Supplied material
-.-.-
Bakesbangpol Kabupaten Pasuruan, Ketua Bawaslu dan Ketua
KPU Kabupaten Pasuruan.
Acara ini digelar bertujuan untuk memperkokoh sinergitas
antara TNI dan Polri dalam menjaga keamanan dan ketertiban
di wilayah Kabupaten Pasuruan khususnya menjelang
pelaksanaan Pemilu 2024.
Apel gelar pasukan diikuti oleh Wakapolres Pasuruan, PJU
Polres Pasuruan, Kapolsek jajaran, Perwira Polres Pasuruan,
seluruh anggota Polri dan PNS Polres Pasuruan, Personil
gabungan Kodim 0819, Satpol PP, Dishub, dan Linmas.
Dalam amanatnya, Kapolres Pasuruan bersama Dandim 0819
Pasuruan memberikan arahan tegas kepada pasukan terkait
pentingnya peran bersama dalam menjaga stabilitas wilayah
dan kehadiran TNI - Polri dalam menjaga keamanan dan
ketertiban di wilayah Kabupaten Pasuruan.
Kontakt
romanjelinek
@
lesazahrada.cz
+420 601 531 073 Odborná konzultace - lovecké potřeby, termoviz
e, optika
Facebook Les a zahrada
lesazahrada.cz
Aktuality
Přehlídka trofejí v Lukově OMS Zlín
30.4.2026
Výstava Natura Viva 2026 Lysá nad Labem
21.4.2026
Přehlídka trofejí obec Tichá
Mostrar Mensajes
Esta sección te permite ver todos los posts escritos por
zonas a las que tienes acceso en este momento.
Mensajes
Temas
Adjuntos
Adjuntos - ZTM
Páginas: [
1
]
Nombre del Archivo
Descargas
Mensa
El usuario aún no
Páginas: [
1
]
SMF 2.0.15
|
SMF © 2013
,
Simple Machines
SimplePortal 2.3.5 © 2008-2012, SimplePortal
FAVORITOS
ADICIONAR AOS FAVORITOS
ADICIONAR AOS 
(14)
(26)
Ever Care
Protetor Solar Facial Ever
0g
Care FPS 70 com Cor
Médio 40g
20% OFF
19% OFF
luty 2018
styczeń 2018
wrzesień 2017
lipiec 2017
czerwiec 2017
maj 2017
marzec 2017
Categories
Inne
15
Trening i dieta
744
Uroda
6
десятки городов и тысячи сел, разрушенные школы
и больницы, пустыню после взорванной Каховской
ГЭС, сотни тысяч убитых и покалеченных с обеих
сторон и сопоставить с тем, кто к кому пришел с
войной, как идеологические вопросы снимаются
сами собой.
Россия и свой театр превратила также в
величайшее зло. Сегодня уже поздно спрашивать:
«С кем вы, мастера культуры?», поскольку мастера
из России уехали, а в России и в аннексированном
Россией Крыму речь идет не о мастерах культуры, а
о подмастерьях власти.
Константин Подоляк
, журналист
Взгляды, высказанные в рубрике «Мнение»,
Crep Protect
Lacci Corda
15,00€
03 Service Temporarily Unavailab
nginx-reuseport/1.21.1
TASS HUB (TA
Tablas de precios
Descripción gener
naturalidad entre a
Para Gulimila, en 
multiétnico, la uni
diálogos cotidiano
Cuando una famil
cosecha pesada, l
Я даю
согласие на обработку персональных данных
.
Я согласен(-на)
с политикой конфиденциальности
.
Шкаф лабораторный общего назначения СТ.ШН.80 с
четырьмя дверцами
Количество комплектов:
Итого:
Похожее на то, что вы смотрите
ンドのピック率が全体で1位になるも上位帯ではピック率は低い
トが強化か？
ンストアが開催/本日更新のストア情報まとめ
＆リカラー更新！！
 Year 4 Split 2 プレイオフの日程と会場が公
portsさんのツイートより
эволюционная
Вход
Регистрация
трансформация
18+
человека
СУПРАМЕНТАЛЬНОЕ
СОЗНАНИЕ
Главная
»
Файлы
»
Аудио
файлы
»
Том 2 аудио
-.-.-
Requirement
Take the lines above from the one containing "SimplePortal 2.3.5 © 2008-2012, SimplePortal" to the one containing "Trening i dieta" and retype them exactly, both ends included, with nothing added.

The completed task
SimplePortal 2.3.5 © 2008-2012, SimplePortal
FAVORITOS
ADICIONAR AOS FAVORITOS
ADICIONAR AOS 
(14)
(26)
Ever Care
Protetor Solar Facial Ever
0g
Care FPS 70 com Cor
Médio 40g
20% OFF
19% OFF
luty 2018
styczeń 2018
wrzesień 2017
lipiec 2017
czerwiec 2017
maj 2017
marzec 2017
Categories
Inne
15
Trening i dieta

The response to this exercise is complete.